Part of the job description is to communicate. Whether selling an idea to a client, your film to a distributor or yourself to an employer, become at ease with the thought of self-promotion.
Promote yourself, not just your portfolio. The art of selling yourself doesn’t end at showcasing your work effectively. It includes communicating your vision, ambition and the value you can add. Having the confidence to put yourself up for promotions, new roles or projects is what will evolve your career.
Last year, a talented friend of mine began searching for senior design jobs in New York. His position at the time was also senior designer. I suggested changing his title to art director, then applying. A few months later, he’s an art director at a top New York interactive agency. Don’t sell yourself short.
I’ve always believed that if you’re passionate about creating something from nothing, and you make that thing a labour of love, then this can be applied however you see fit – creativity is transferable. Generally speaking, we’re taught from early on in education to find a specialisation in our preferred field and stick to it. For me, that drastically undersells human potential.
As a young creative, you have the gift of agility. Now is the perfect opportunity to explore as many facets of creativity as you like. The consequences of specialising too early will hamper your career. Once you’re continually hired to do what you became adept at early on, your willingness to learn decreases. Always be prepared to embrace new things and apply yourself to them.
Creativity dries up quickly if you aren’t inspired. The best projects – the ones where you wake up and say, ‘This is what I want to be doing’ – are the ones that propel your career further than any others. If the thought of the coming day’s activities doesn’t excite you for a while, change what you’re doing. The older you get, the harder this becomes.
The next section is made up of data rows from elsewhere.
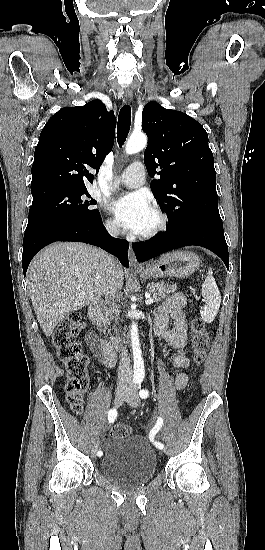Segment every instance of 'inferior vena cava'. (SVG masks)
Returning a JSON list of instances; mask_svg holds the SVG:
<instances>
[{"instance_id": "inferior-vena-cava-1", "label": "inferior vena cava", "mask_w": 265, "mask_h": 550, "mask_svg": "<svg viewBox=\"0 0 265 550\" xmlns=\"http://www.w3.org/2000/svg\"><path fill=\"white\" fill-rule=\"evenodd\" d=\"M106 229L110 233V235L114 237H118L119 235V229L114 224H108L106 225ZM107 282L106 287L104 291L105 300L109 304V306L112 304L111 300H114L116 298L117 294V285H116V266H115V260L112 256L107 257ZM124 341H122L123 343ZM132 381V366L130 362V357L128 354V350L124 345L121 346L120 350V362L118 367V382L130 384Z\"/></svg>"}]
</instances>
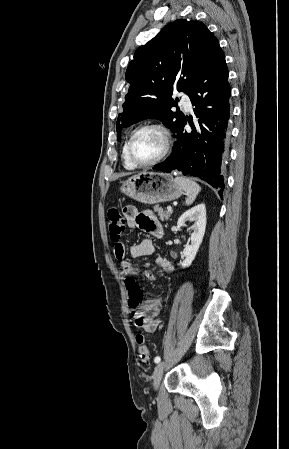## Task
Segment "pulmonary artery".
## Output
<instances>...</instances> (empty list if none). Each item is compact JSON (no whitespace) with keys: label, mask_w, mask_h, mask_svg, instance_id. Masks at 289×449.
Segmentation results:
<instances>
[{"label":"pulmonary artery","mask_w":289,"mask_h":449,"mask_svg":"<svg viewBox=\"0 0 289 449\" xmlns=\"http://www.w3.org/2000/svg\"><path fill=\"white\" fill-rule=\"evenodd\" d=\"M181 102H182L184 108L187 111H190L192 109V103H191V100H190V98H189V96L187 94H184L182 96Z\"/></svg>","instance_id":"obj_1"}]
</instances>
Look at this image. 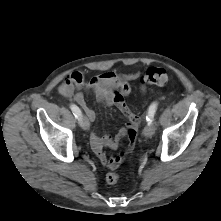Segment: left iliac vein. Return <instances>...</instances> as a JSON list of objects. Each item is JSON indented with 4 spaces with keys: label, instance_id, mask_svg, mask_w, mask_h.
<instances>
[{
    "label": "left iliac vein",
    "instance_id": "left-iliac-vein-1",
    "mask_svg": "<svg viewBox=\"0 0 221 221\" xmlns=\"http://www.w3.org/2000/svg\"><path fill=\"white\" fill-rule=\"evenodd\" d=\"M155 132V123H150L145 126L143 129V135L145 137H151Z\"/></svg>",
    "mask_w": 221,
    "mask_h": 221
}]
</instances>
Mark Twain once said: “Twenty years from now, you will be more disappointed by the things you didn’t do than by the ones you did do. So throw off the bowlines. Sail away from the safe harbour. Catch the trade winds in your sails. Explore. Dream. Discover.”
Young creatives have an obligation to put their ideas into practice. Innovation relies on younger generations challenging what is conventional.
Unfortunately, when we think about committing to a new venture, we’re often confronted with the fear of failure. In a professional capacity, there’s the concern of tarnishing a reputation or your position in a company. Individually, there’s the worry of letting down your peers or the realisation that our invincible creative facades have a fragile ego underneath.
However, the best creatives fail. The best entrepreneurs fail. And then they fail again. Thomas Edison famously said, “I haven’t failed, I’ve found 10,000 ways it didn’t work.” You learn more from embracing a failure or two than from a thousand successes.
Understanding and developing your ability as a creative comes from enjoying trying to succeed whether you do or not. To quote the great Michael Wolff, “Leap before you look.”